Start of The data

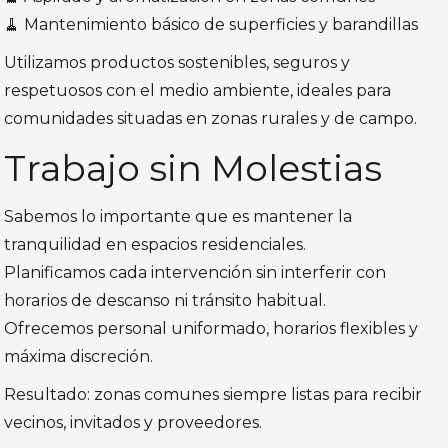
🧹 Mantenimiento básico de superficies y barandillas
Utilizamos productos sostenibles, seguros y
respetuosos con el medio ambiente, ideales para
comunidades situadas en zonas rurales y de campo.
Trabajo sin Molestias
Sabemos lo importante que es mantener la
tranquilidad en espacios residenciales.
Planificamos cada intervención sin interferir con
horarios de descanso ni tránsito habitual.
Ofrecemos personal uniformado, horarios flexibles y
máxima discreción.
Resultado: zonas comunes siempre listas para recibir
vecinos, invitados y proveedores.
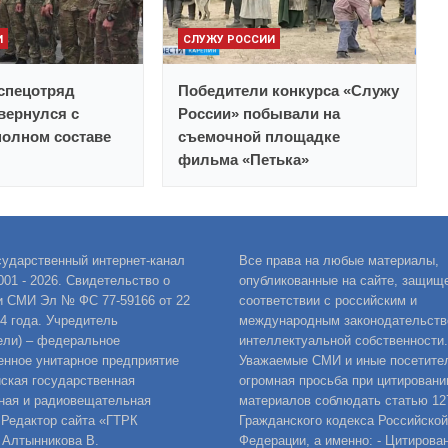
И
СЛУЖУ РОССИИ
спецотряд
Победители конкурса «Служу
вернулся с
России» побывали на
полном составе
съемочной площадке
фильма «Петька»
сударственный интернет-канал
Все права на любые материалы,
001 - 2026. Свидетельство о
опубликованные на сайте, защищ
и СМИ Эл № ФС 77-59166 от 22
соответствии с российским и
14 года. Учредитель
международным законодательств
ели) – федеральное
интеллектуальной собственности.
енное унитарное предприятие
Уважаемые СМИ и иные посетител
ская государственная
огромная просьба при цитировани
ная и радиовещательная
материалов соблюдать статью 12
 Редактор сайта «ГТРК
Гражданского кодекса Российской
 Алтынникова В.
Федерации, а именно: - Цитирова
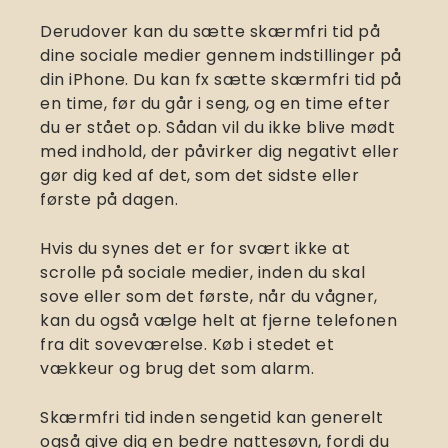
Derudover kan du sætte skærmfri tid på
dine sociale medier gennem indstillinger på
din iPhone. Du kan fx sætte skærmfri tid på
en time, før du går i seng, og en time efter
du er stået op. Sådan vil du ikke blive mødt
med indhold, der påvirker dig negativt eller
gør dig ked af det, som det sidste eller
første på dagen.
Hvis du synes det er for svært ikke at
scrolle på sociale medier, inden du skal
sove eller som det første, når du vågner,
kan du også vælge helt at fjerne telefonen
fra dit soveværelse. Køb i stedet et
vækkeur og brug det som alarm.
Skærmfri tid inden sengetid kan generelt
også give dig en bedre nattesøvn, fordi du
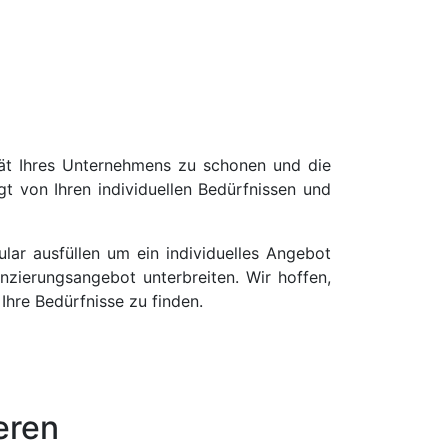
tät Ihres Unternehmens zu schonen und die
t von Ihren individuellen Bedürfnissen und
ar ausfüllen um ein individuelles Angebot
nzierungsangebot unterbreiten. Wir hoffen,
Ihre Bedürfnisse zu finden.
eren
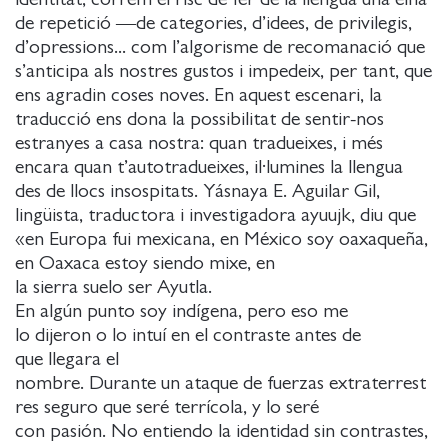
de repetició ―de categories, d’idees, de privilegis,
d’opressions... com l’algorisme de recomanació que
s’anticipa als nostres gustos i impedeix, per tant, que
ens agradin coses noves. En aquest escenari, la
traducció ens dona la possibilitat de sentir-nos
estranyes a casa nostra: quan tradueixes, i més
encara quan t’autotradueixes, il·lumines la llengua
des de llocs insospitats. Yásnaya E. Aguilar Gil,
lingüista, traductora i investigadora ayuujk, diu que
«en Europa fui mexicana, en México soy oaxaqueña,
en Oaxaca estoy siendo mixe, en
la sierra suelo ser Ayutla.
En algún punto soy indígena, pero eso me
lo dijeron o lo intuí en el contraste antes de
que llegara el
nombre. Durante un ataque de fuerzas extraterrest
res seguro que seré terrícola, y lo seré
con pasión. No entiendo la identidad sin contrastes,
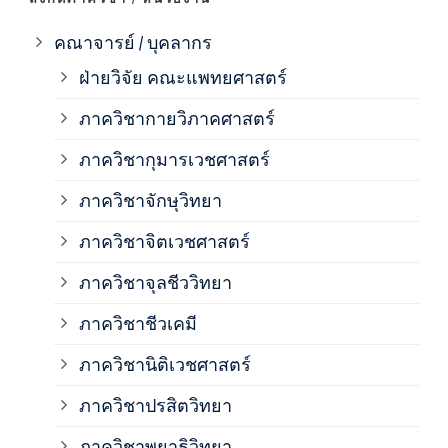
ภาค
คณาจารย์ / บุคลากร
ฝ่ายวิจัย คณะแพทยศาสตร์
ภาค
ภาควิชากายวิภาคศาสตร์
ภาควิชากุมารเวชศาสตร์
ภาค
ภาควิชาจักษุวิทยา
ภาค
ภาควิชาจิตเวชศาสตร์
ภาควิชาจุลชีววิทยา
ภาค
ภาควิชาชีวเคมี
ภาค
ภาควิชานิติเวชศาสตร์
ภาควิชาปรสิตวิทยา
ภาค
ภาควิชาพยาธิวิทยา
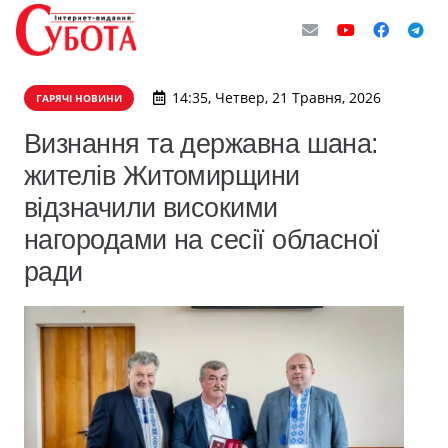
14:35, Четвер, 21 Травня, 2026
ГАРЯЧІ НОВИНИ
Визнання та державна шана:
жителів Житомирщини
відзначили високими
нагородами на сесії обласної
ради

End of The data

Exercise brief: Look above for lines with the word "medier" and copy them all.

Worked solution:
dine sociale medier gennem indstillinger på
scrolle på sociale medier, inden du skal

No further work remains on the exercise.